• [TASK] Word for word and without images, reproduce the listing that follows.

• [DATASET RECORDS]
=== Begin Enclosure ===
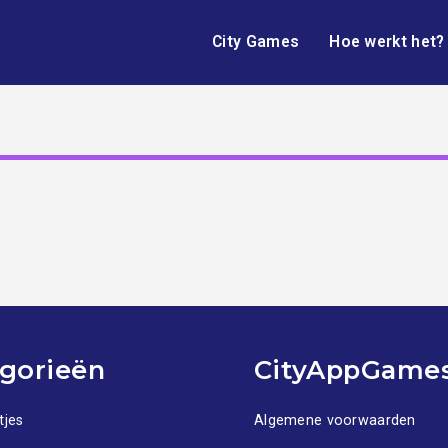
City Games
Hoe werkt het?
gorieën
CityAppGame
tjes
Algemene voorwaarden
=== End Enclosure ===
• [TASK RESPONSE]
City Games
Hoe werkt het?
gorieën
CityAppGame
tjes
Algemene voorwaarden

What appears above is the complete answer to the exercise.